Anche gli Stati Uniti hanno adottato metodi spaventosi in guerra. Durante la guerra di Corea, la guerra del Vietnam, la guerra del Golfo, la guerra del Kosovo, la guerra in Afghanistan e la guerra in Iraq, gli Stati Uniti hanno utilizzato enormi quantità di armi chimiche e biologiche, nonché bombe a grappolo, bombe aria-carburante, bombe a grafite e bombe all’uranio impoverito, che causano enormi danni alle strutture civili, innumerevoli vittime civili e inquinamento ambientale duraturo.
III. Egemonia economica: saccheggio e sfruttamento
Dopo la seconda guerra mondiale, gli Stati Uniti hanno guidato gli sforzi per istituire il sistema di Bretton Woods, il Fondo monetario internazionale e la Banca mondiale, che, insieme al piano Marshall, formano il sistema monetario internazionale incentrato sul dollaro USA. Inoltre, gli Stati Uniti hanno anche costruito un’egemonia istituzionale nel settore economico e finanziario internazionale, manipolando i sistemi di voto, le regole e gli accordi delle organizzazioni internazionali, inclusa “l’approvazione con una maggioranza dell’85%” e le sue leggi e regolamenti sul commercio interno. Approfittando dello status del dollaro come principale valuta di riserva internazionale, gli Stati Uniti stanno sostanzialmente raccogliendo “signoraggio” da tutto il mondo; e usando il proprio controllo sulle organizzazioni internazionali, costringono gli altri paesi a servire la strategia politica ed economica degli USA.
◆ Gli Stati Uniti sfruttano la ricchezza mondiale con l’aiuto del “signoraggio”. Costa solo circa 17 centesimi produrre una banconota da 100 dollari, ma altri paesi hanno dovuto accumulare 100 dollari di beni reali per ottenerne una. È stato sottolineato più di mezzo secolo fa che gli Stati Uniti godevano di privilegi esorbitanti e deficit senza limiti creati dal suo dollaro, e usavano la banconota senza valore per saccheggiare le risorse e le fabbriche di altre nazioni.
◆ L’egemonia del dollaro USA è la principale fonte di instabilità e incertezza nell’economia mondiale. Durante la pandemia di COVID-19, gli Stati Uniti hanno abusato della loro egemonia finanziaria globale e hanno iniettato trilioni di dollari nel mercato globale, lasciando che altri paesi, in particolare le economie emergenti, ne pagassero il prezzo.
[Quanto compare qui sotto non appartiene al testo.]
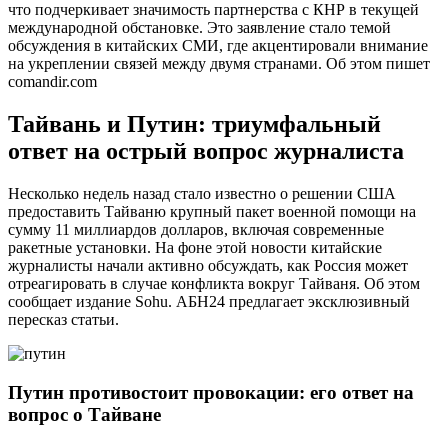
что подчеркивает значимость партнерства с КНР в текущей
международной обстановке. Это заявление стало темой
обсуждения в китайских СМИ, где акцентировали внимание
на укреплении связей между двумя странами. Об этом пишет
comandir.com
Тайвань и Путин: триумфальный
ответ на острый вопрос журналиста
Несколько недель назад стало известно о решении США
предоставить Тайваню крупный пакет военной помощи на
сумму 11 миллиардов долларов, включая современные
ракетные установки. На фоне этой новости китайские
журналисты начали активно обсуждать, как Россия может
отреагировать в случае конфликта вокруг Тайваня. Об этом
сообщает издание Sohu. АБН24 предлагает эксклюзивный
пересказ статьи.
Путин противостоит провокации: его ответ на
вопрос о Тайване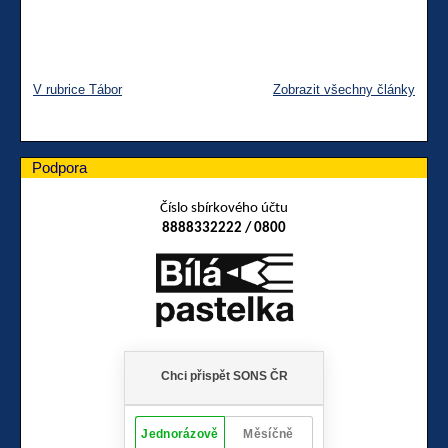
V rubrice Tábor
Zobrazit všechny články
Podpora
Číslo sbírkového účtu
8888332222 / 0800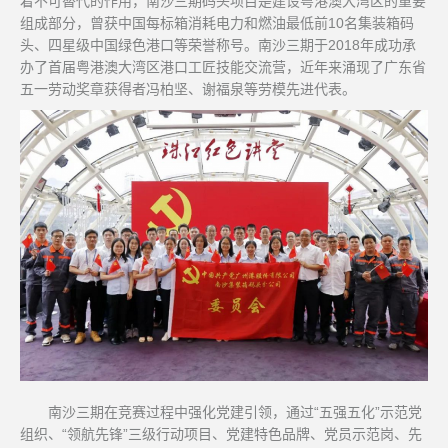
着不可替代的作用，南沙三期码头项目是建设粤港澳大湾区的重要
组成部分，曾获中国每标箱消耗电力和燃油最低前10名集装箱码
头、四星级中国绿色港口等荣誉称号。南沙三期于2018年成功承
办了首届粤港澳大湾区港口工匠技能交流营，近年来涌现了广东省
五一劳动奖章获得者冯柏坚、谢福泉等劳模先进代表。
南沙三期在竞赛过程中强化党建引领，通过“五强五化”示范党
组织、“领航先锋”三级行动项目、党建特色品牌、党员示范岗、先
Nel 2022, la Fed ha posto fine alla sua politica monetaria ultra accomodante e si è rivolta a un aumento aggressivo dei tassi di interesse, provocando turbolenze nel mercato finanziario internazionale e un sostanziale deprezzamento di altre valute, come ad esempio l’euro, molte delle quali sono scese al minimo negli ultimi 20 anni. Di conseguenza, un gran numero di paesi in via di sviluppo è stato messo alla prova dall’elevata inflazione, dal deprezzamento della valuta e dai deflussi di capitali. Questo è esattamente ciò che il segretario al Tesoro di Nixon, John Connally, una volta osservò, con autocompiacimento ma anche acuta precisione, che “il dollaro è la nostra valuta, ma è un tuo problema”.
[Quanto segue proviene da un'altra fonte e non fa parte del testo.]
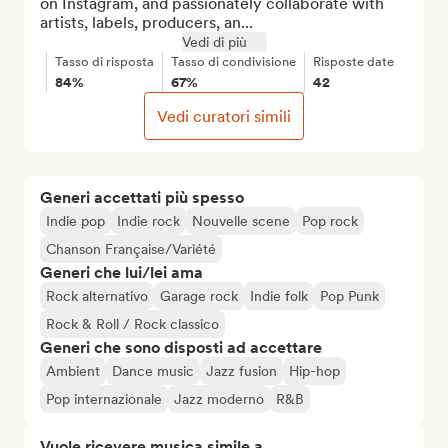
on Instagram, and passionately collaborate with 
artists, labels, producers, an...
Vedi di più
Tasso di risposta
Tasso di condivisione
Risposte date
84%
67%
42
Vedi curatori simili
Generi accettati più spesso
Indie pop
Indie rock
Nouvelle scene
Pop rock
Chanson Française/Variété
Generi che lui/lei ama
Rock alternativo
Garage rock
Indie folk
Pop Punk
Rock & Roll / Rock classico
Generi che sono disposti ad accettare
Ambient
Dance music
Jazz fusion
Hip-hop
Pop internazionale
Jazz moderno
R&B
Vuole ricevere musica simile a...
◆ Con il loro controllo sulle organizzazioni economiche e finanziarie internazionali, gli Stati Uniti impongono condizioni aggiuntive alla loro assistenza ad altri paesi. Al fine di ridurre gli ostacoli all’afflusso di capitali e alla speculazione degli Stati Uniti, i paesi beneficiari sono tenuti a promuovere la liberalizzazione finanziaria e ad aprire i mercati finanziari in modo che le loro politiche economiche siano in linea con la strategia americana. Secondo la Review of International Political Economy, insieme ai 1.550 programmi di alleggerimento del debito estesi dal FMI ai suoi 131 paesi membri dal 1985 al 2014, sono state poste ben 55.465 condizioni politiche aggiuntive.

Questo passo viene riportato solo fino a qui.